The above specification also indicates that localityName
and
stateOrProvinceName
will be replaced by the assertions this zonal mapping
produces in the search filter.
This implementation is combinable, meaning that multiple filter items can be used to produce a mapping. It is user-controlled, meaning that the user can specify different levels of breadth with which to expand the search area (e.g. 20 miles outside of the city or just 5). It is exclusive, which means that the user can specify that they want their search to return only the marginal set of results that were not present in the unrelaxed result set.
Meerkat DSA's Zonal Matching Algorithm
As stated earlier, when zonal matching is requested, and when the proper
attribute value assertions are present in the base object name and search
filter, the asserted values in the filter (not in the base object name) are
replaced with postalCode
assertions whose asserted values are the postal codes
associated with that locality. This corresponds to a zonal "area" of 0. These
postal codes are associated with one or more longitude-latitude points, which
are queried from the "gazetteer" and sorted.
If a greater area is specified, the "diameter" of the original area is obtained by defining a box whose lower bound is the southern-most point, whose upper bound is the northern-most point, whose left bound is the western-most point, and whose right bound is the eastern-most point. The diagonal area of this box is defined as the "diameter," for our purposes. ("Hypotenuse" would be a more technically correct term, but since zonal matching is conceptually thought of as outwardly-expanding concentric circles, and since it is "fuzzy" by nature, we do not have to nitpick these terms.)

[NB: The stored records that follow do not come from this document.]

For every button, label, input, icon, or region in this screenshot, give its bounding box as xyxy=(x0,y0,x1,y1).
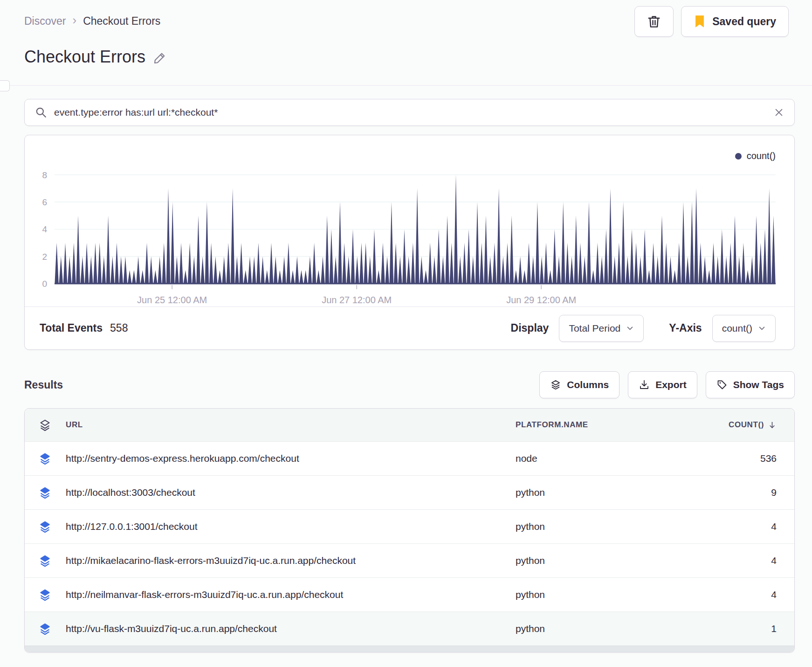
results-table: URL PLATFORM.NAME COUNT() http://sentry-… xyxy=(24,408,795,653)
display-label: Display xyxy=(511,322,549,334)
clear-search-icon[interactable] xyxy=(774,107,784,118)
url-cell[interactable]: http://127.0.0.1:3001/checkout xyxy=(66,521,516,532)
chart-footer: Total Events 558 Display Total Period Y-… xyxy=(25,306,794,349)
search-bar[interactable]: event.type:error has:url url:*checkout* xyxy=(24,99,795,126)
event-stack-icon[interactable] xyxy=(39,555,66,567)
results-heading: Results xyxy=(24,379,63,391)
url-cell[interactable]: http://neilmanvar-flask-errors-m3uuizd7i… xyxy=(66,589,516,600)
platform-cell: python xyxy=(516,589,707,600)
export-button-label: Export xyxy=(655,379,687,390)
svg-text:Jun 27 12:00 AM: Jun 27 12:00 AM xyxy=(322,295,392,305)
export-button[interactable]: Export xyxy=(628,371,697,398)
column-header-count[interactable]: COUNT() xyxy=(729,420,777,430)
table-footer-strip xyxy=(25,646,794,652)
count-cell: 4 xyxy=(771,555,777,566)
event-stack-icon[interactable] xyxy=(39,486,66,499)
show-tags-button-label: Show Tags xyxy=(733,379,784,390)
events-chart-panel: count() 02468Jun 25 12:00 AMJun 27 12:00… xyxy=(24,135,795,350)
results-row: Results Columns Export xyxy=(24,371,795,398)
event-stack-icon[interactable] xyxy=(39,521,66,533)
count-cell: 4 xyxy=(771,589,777,600)
url-cell[interactable]: http://vu-flask-m3uuizd7iq-uc.a.run.app/… xyxy=(66,623,516,634)
events-bar-chart: 02468Jun 25 12:00 AMJun 27 12:00 AMJun 2… xyxy=(25,140,794,308)
total-events: Total Events 558 xyxy=(40,322,128,334)
topbar-buttons: Saved query xyxy=(634,6,789,37)
saved-query-label: Saved query xyxy=(712,15,776,28)
yaxis-dropdown-value: count() xyxy=(722,323,752,334)
delete-query-button[interactable] xyxy=(634,6,674,37)
column-header-count-label: COUNT() xyxy=(729,420,764,430)
url-cell[interactable]: http://mikaelacarino-flask-errors-m3uuiz… xyxy=(66,555,516,566)
event-stack-icon[interactable] xyxy=(39,589,66,601)
stack-icon[interactable] xyxy=(39,419,66,431)
title-row: Checkout Errors xyxy=(24,47,812,67)
table-row[interactable]: http://vu-flask-m3uuizd7iq-uc.a.run.app/… xyxy=(25,611,794,646)
search-query-input[interactable]: event.type:error has:url url:*checkout* xyxy=(54,107,774,118)
chart-controls: Display Total Period Y-Axis count() xyxy=(511,315,776,342)
svg-text:Jun 25 12:00 AM: Jun 25 12:00 AM xyxy=(137,295,207,305)
table-body: http://sentry-demos-express.herokuapp.co… xyxy=(25,441,794,646)
event-stack-icon[interactable] xyxy=(39,452,66,465)
edit-title-pencil-icon[interactable] xyxy=(153,51,167,65)
table-header-row: URL PLATFORM.NAME COUNT() xyxy=(25,409,794,441)
count-cell: 4 xyxy=(771,521,777,532)
sort-desc-arrow-icon xyxy=(768,421,777,430)
table-row[interactable]: http://localhost:3003/checkout python 9 xyxy=(25,475,794,509)
sidebar-collapse-handle[interactable] xyxy=(0,80,10,91)
table-row[interactable]: http://sentry-demos-express.herokuapp.co… xyxy=(25,441,794,475)
chart-legend[interactable]: count() xyxy=(735,151,776,161)
platform-cell: python xyxy=(516,623,707,634)
chevron-down-icon xyxy=(626,324,634,332)
download-icon xyxy=(639,379,650,390)
legend-dot-icon xyxy=(735,153,742,160)
count-cell: 536 xyxy=(760,453,777,464)
platform-cell: node xyxy=(516,453,707,464)
search-icon xyxy=(35,106,47,118)
main-content: event.type:error has:url url:*checkout* … xyxy=(24,99,795,653)
svg-text:4: 4 xyxy=(42,224,47,234)
legend-label: count() xyxy=(747,151,776,161)
layers-icon xyxy=(550,379,561,390)
total-events-label: Total Events xyxy=(40,322,103,334)
header-divider xyxy=(0,85,812,86)
svg-text:8: 8 xyxy=(42,170,47,180)
table-row[interactable]: http://mikaelacarino-flask-errors-m3uuiz… xyxy=(25,543,794,577)
table-row[interactable]: http://127.0.0.1:3001/checkout python 4 xyxy=(25,509,794,543)
breadcrumb: Discover › Checkout Errors xyxy=(24,6,160,36)
url-cell[interactable]: http://localhost:3003/checkout xyxy=(66,487,516,498)
trash-icon xyxy=(646,14,662,29)
table-row[interactable]: http://neilmanvar-flask-errors-m3uuizd7i… xyxy=(25,577,794,611)
columns-button[interactable]: Columns xyxy=(539,371,619,398)
url-cell[interactable]: http://sentry-demos-express.herokuapp.co… xyxy=(66,453,516,464)
svg-text:6: 6 xyxy=(42,197,47,207)
platform-cell: python xyxy=(516,555,707,566)
chevron-right-icon: › xyxy=(72,14,76,26)
bookmark-icon xyxy=(694,15,706,28)
platform-cell: python xyxy=(516,487,707,498)
results-buttons: Columns Export Show Tags xyxy=(539,371,795,398)
svg-text:0: 0 xyxy=(42,279,47,289)
yaxis-dropdown[interactable]: count() xyxy=(712,315,776,342)
breadcrumb-current: Checkout Errors xyxy=(83,15,160,28)
top-bar: Discover › Checkout Errors Saved query xyxy=(0,0,812,37)
show-tags-button[interactable]: Show Tags xyxy=(706,371,795,398)
count-cell: 1 xyxy=(771,623,777,634)
total-events-value: 558 xyxy=(110,322,128,334)
column-header-url[interactable]: URL xyxy=(66,420,516,430)
display-dropdown-value: Total Period xyxy=(569,323,620,334)
saved-query-button[interactable]: Saved query xyxy=(681,6,789,37)
page-title: Checkout Errors xyxy=(24,47,145,67)
count-cell: 9 xyxy=(771,487,777,498)
yaxis-label: Y-Axis xyxy=(669,322,702,334)
column-header-platform[interactable]: PLATFORM.NAME xyxy=(516,420,707,430)
chevron-down-icon xyxy=(758,324,766,332)
tag-icon xyxy=(716,379,728,390)
svg-text:Jun 29 12:00 AM: Jun 29 12:00 AM xyxy=(506,295,576,305)
display-dropdown[interactable]: Total Period xyxy=(559,315,644,342)
columns-button-label: Columns xyxy=(567,379,609,390)
breadcrumb-discover[interactable]: Discover xyxy=(24,15,66,28)
platform-cell: python xyxy=(516,521,707,532)
event-stack-icon[interactable] xyxy=(39,623,66,635)
svg-text:2: 2 xyxy=(42,252,47,262)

Each subsequent "area" or "level" of the zonal relaxation adds or subtracts (whichever makes the box bigger) R / L to each bound of the box described above, where R is the "radius" of the level-0 area, and L is the level. (Note that this only applies above level-0, so that no division by zero happens.) In other words, at level 1, all four edges of the box expand outwards by R. At level 2, this is by R + R/2.
The rationale for this seemingly obtuse algorithm is that, as the "diameter" of a circle doubles, the area within that circle more than doubles. Likewise, if the expansion of the box proceeded at a constant length at each level, the area captured would increase "exponentially," and so would the entries evaluated in each marginal relaxation of the zonal match. Instead, we want an algorithm that is inclined to return a roughly constant number of entries at each expansion of the area. Dividing the added radius by the level at each level will result in the box expanding by a decreasing radius at each iteration, but the area added by each iteration will be less volatile.

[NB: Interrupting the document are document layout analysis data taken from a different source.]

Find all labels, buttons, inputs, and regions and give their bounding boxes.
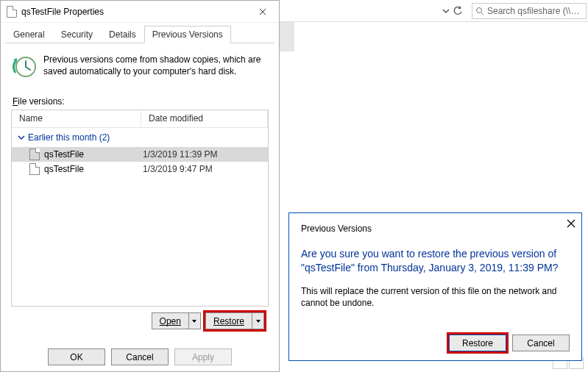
refresh-icon[interactable] [453, 6, 463, 16]
properties-window: qsTestFile Properties General Security D… [0, 0, 280, 372]
tab-security[interactable]: Security [53, 26, 101, 43]
col-date[interactable]: Date modified [141, 110, 268, 127]
explorer-content-edge [280, 22, 294, 51]
file-name: qsTestFile [44, 164, 143, 174]
svg-point-0 [477, 8, 482, 13]
search-icon [475, 7, 484, 15]
ok-button[interactable]: OK [48, 348, 105, 365]
caret-down-icon [255, 318, 261, 324]
tab-content: Previous versions come from shadow copie… [1, 43, 279, 329]
tab-previous-versions[interactable]: Previous Versions [144, 26, 231, 43]
tab-general[interactable]: General [5, 26, 53, 43]
confirm-close-button[interactable] [567, 219, 575, 228]
document-icon [7, 6, 17, 18]
caret-down-icon [191, 318, 197, 324]
chevron-down-icon [442, 7, 450, 15]
dialog-buttons: OK Cancel Apply [1, 348, 279, 365]
file-name: qsTestFile [44, 149, 143, 160]
restore-dropdown[interactable] [252, 313, 263, 329]
chevron-down-icon [18, 134, 25, 141]
confirm-restore-button[interactable]: Restore [449, 335, 506, 351]
cancel-button[interactable]: Cancel [111, 348, 169, 365]
apply-button: Apply [174, 348, 232, 365]
group-earlier-this-month[interactable]: Earlier this month (2) [12, 128, 268, 147]
history-icon [11, 54, 38, 80]
versions-list[interactable]: Name Date modified Earlier this month (2… [11, 110, 269, 307]
info-text: Previous versions come from shadow copie… [43, 54, 269, 80]
tabs: General Security Details Previous Versio… [1, 23, 279, 43]
version-row[interactable]: qsTestFile 1/3/2019 11:39 PM [12, 147, 268, 162]
confirm-sub-text: This will replace the current version of… [301, 285, 570, 309]
list-header[interactable]: Name Date modified [12, 110, 268, 128]
address-bar-controls[interactable] [442, 3, 469, 19]
confirm-title: Previous Versions [301, 223, 570, 234]
titlebar[interactable]: qsTestFile Properties [1, 1, 279, 23]
close-button[interactable] [248, 1, 277, 22]
confirm-cancel-button[interactable]: Cancel [512, 335, 570, 351]
file-icon [29, 163, 40, 175]
open-dropdown[interactable] [188, 313, 200, 329]
confirm-main-text: Are you sure you want to restore the pre… [301, 247, 570, 275]
version-row[interactable]: qsTestFile 1/3/2019 9:47 PM [12, 162, 268, 176]
search-placeholder: Search qsfileshare (\\qsstorag... [487, 6, 583, 16]
close-icon [567, 219, 575, 228]
file-date: 1/3/2019 11:39 PM [143, 149, 217, 160]
file-versions-label: File versions: [13, 96, 269, 107]
confirm-buttons: Restore Cancel [449, 335, 570, 351]
col-name[interactable]: Name [12, 110, 141, 127]
close-icon [259, 8, 266, 15]
confirm-dialog: Previous Versions Are you sure you want … [288, 212, 582, 361]
window-title: qsTestFile Properties [21, 7, 248, 17]
tab-details[interactable]: Details [101, 26, 144, 43]
search-input[interactable]: Search qsfileshare (\\qsstorag... [472, 3, 587, 19]
restore-button[interactable]: Restore [205, 312, 264, 329]
version-actions: Open Restore [11, 307, 269, 329]
file-icon [29, 149, 40, 160]
open-button[interactable]: Open [152, 312, 201, 329]
explorer-toolbar: Search qsfileshare (\\qsstorag... [280, 0, 588, 22]
file-date: 1/3/2019 9:47 PM [143, 164, 213, 174]
svg-line-1 [481, 12, 483, 15]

The algorithm doesn't end here. Once the box for a given zonal level is
determined, all postal codes that have a single point within that box are
selected as the replacement postalCode
assertions for the localityName
and
stateOrProvinceName
assertions in the filter. It is a known and understood
drawback of this algorithm that this may result in a really jagged, irregular
search area.
Nuances
- None of the selected locale attributes in the distinguished name of the base
object are replaced. In other words, if your search the subtree under
C=US,ST=FL
, no amount of zonal relaxation will make your search cross the Floridian border into Georgia and return results underC=US,ST=GA
. - The algorithm never returns
multiple-mappings
, even if there are two separate real localities that have the same exact names within the country and state-or-province. In such a case, all of their postal codes will be considered as one, leading to some very strange results. - Your database is empty by default, so zonal matching will not work at all unless you seed it with postal codes and their geographic coordinates.
Seeding the Gazetteer (Zonal Mapping Database)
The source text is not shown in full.